Garbage collection speed

flai_hv

New Member
Nov 6, 2022
1
0
1
Hi devs and users,

Personally, I use proxmox in multiple domains (private and semi-professional).
For this reason, I have also two Backup servers running to handle the backups. All servers are doing daily backups, some even more, in total ~5TB with ~200GB changes per week.
One server is running with metadata SSD cached, data HDD ZFS filesystem as a VM. The other is "a bit weird", a cloud instance using remotely mounted storage for financial reasons.
Both of them run really well with a decent speed for backup creation and restore, even the remote storage one.

But one thing came up, the speed of garbage collection.
On the remote storage server, one run of garbage collection takes almost 2 days...
On the local storage server, one run takes 10 hours.

I know why this takes so long. PBS is going through all index files, "touches" all chunks assigned to it and later deletes all untouched chunks. This touching (even if you use features like relatime), involves the operating system and filesystem.
The required calls into the OS scale with amount of data aka chunks of data (or even better amount) and the amount of index files.
That means if you want to keep higher frequency backups, that quickly scales into billion touches per garbage collection cycles.

So, for all the users out there: What is your garbage collection duration? Anybody else out there having an "issue" like that?

But I didn't came here without an idea to change this.
I read (actually inside the code) that there were ideas to make this whole process inside memory. But that comes at a decent risk and memory footprint for large deployments.
The idea I have been trying on a replica of my backup server is deduplication of the touch requests.
There is no benefit of touching a chunk twice within one garbage collect. And the benefit is this calculation happens within PBS, no involvement of the OS. That can make this process magnitudes quicker. Especially for non-enterprise SSD deployments. Even for them, the lookup internal seems to be quicker than the touch, even on the NVME SSD I tried it with.
But that means a list of chunks needs to be kept in memory during garbage collection. In numbers 32MB per 1 million chunks. 1 million chunks means 4TB of VM data with default settings. It makes sense to truncate this data if it reaches a certain limit, what doesn't undermine the basic functionality, just slows it a bit down. But maybe that is fair if you have a single VM referencing 100TB+ on a single VM...

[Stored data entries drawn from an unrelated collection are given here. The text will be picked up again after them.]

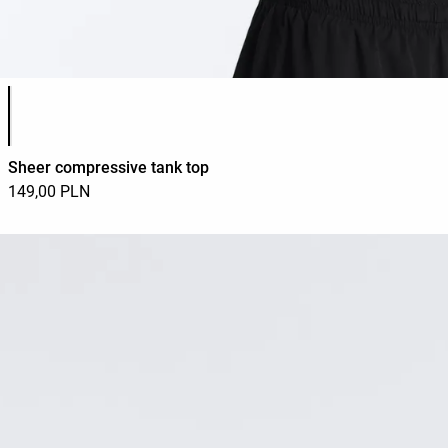
Product color list
Sheer compressive tank top
149,00 PLN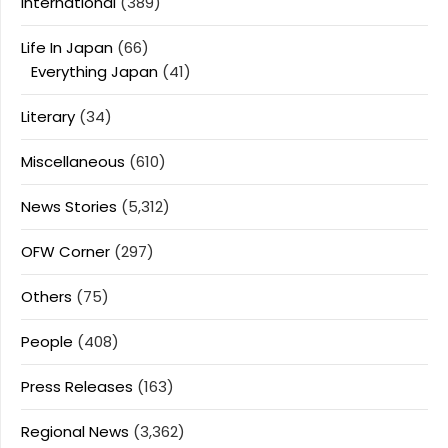
International
(389)
Life In Japan
(66)
Everything Japan
(41)
Literary
(34)
Miscellaneous
(610)
News Stories
(5,312)
OFW Corner
(297)
Others
(75)
People
(408)
Press Releases
(163)
Regional News
(3,362)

For the devs, what about memory footprint? Proxmox guides mention 1GB RAM per 1TB storage. So magnitudes more.
Do you think that such a solution has a chance?


BR

Florian
 
What is your garbage collection duration? Anybody else out there having an "issue" like that?

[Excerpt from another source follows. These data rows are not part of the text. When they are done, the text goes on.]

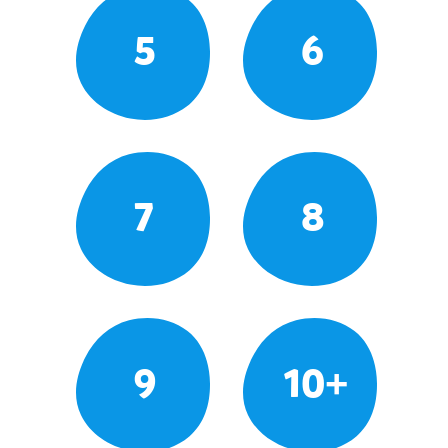
5
6
7
8
9
10+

Dell gen12 box, mostly ssd with a hdd vdev for capacity.
3 TB of data, 57 Groups, 281 Snapshots

2024-08-25T18:00:42-04:00: starting garbage collection on store
2024-08-25T18:00:42-04:00: Start GC phase1 (mark used chunks)
2024-08-25T18:00:48-04:00: marked 1% (6 of 555 index files)
<snip>
2024-08-25T18:05:15-04:00: processed 99% (2197834 chunks)
2024-08-25T18:05:17-04:00: Removed garbage: 71.507 GiB
2024-08-25T18:05:17-04:00: Removed chunks: 73074
2024-08-25T18:05:17-04:00: Pending removals: 377.241 GiB (in 355233 chunks)
2024-08-25T18:05:17-04:00: Original data usage: 64.99 TiB
2024-08-25T18:05:17-04:00: On-Disk usage: 2.351 TiB (3.62%)
2024-08-25T18:05:17-04:00: On-Disk chunks: 1791641
2024-08-25T18:05:17-04:00: Deduplication factor: 27.65
2024-08-25T18:05:17-04:00: Average chunk size: 1.376 MiB
2024-08-25T18:05:17-04:00: TASK OK

Five minutes.
 
That first one was the primary, baremetal, made to perform.

This might be more fair.
Here's my secondary, runs as a TrueNAS guest virtual machine, so its right on top of the storage.
3 TB, 57 Groups, 299 Snapshots

2024-08-26T02:30:00-04:00: starting garbage collection on store
2024-08-26T02:30:00-04:00: task triggered by schedule '2,22:30'
2024-08-26T02:30:00-04:00: Start GC phase1 (mark used chunks)
2024-08-26T02:30:11-04:00: marked 1% (6 of 555 index files)
<snip>
2024-08-26T03:12:53-04:00: processed 99% (2154742 chunks)
2024-08-26T03:13:12-04:00: Removed garbage: 0 B
2024-08-26T03:13:12-04:00: Removed chunks: 0
2024-08-26T03:13:12-04:00: Pending removals: 384.927 GiB (in 355062 chunks)
2024-08-26T03:13:12-04:00: Original data usage: 64.99 TiB
2024-08-26T03:13:12-04:00: On-Disk usage: 2.393 TiB (3.68%)
2024-08-26T03:13:12-04:00: On-Disk chunks: 1821382
2024-08-26T03:13:12-04:00: Deduplication factor: 27.16
2024-08-26T03:13:12-04:00: Average chunk size: 1.377 MiB
2024-08-26T03:13:12-04:00: TASK OK

43 minutes.

BTW this is a non-typical day. I'm moving data around.
The secondary was just deployed, purging data from primary, shuffling it to secondary.
 
Last edited:
Just another random datapoint: this is a HP MicroServer Gen10, turned on once a week. With rotating rust in a single vdev = 4 drives in Raidz2 = worst case possible. No Special Device involved. Co-installed on PVE in an LXC, using a standard mountpoint for storage.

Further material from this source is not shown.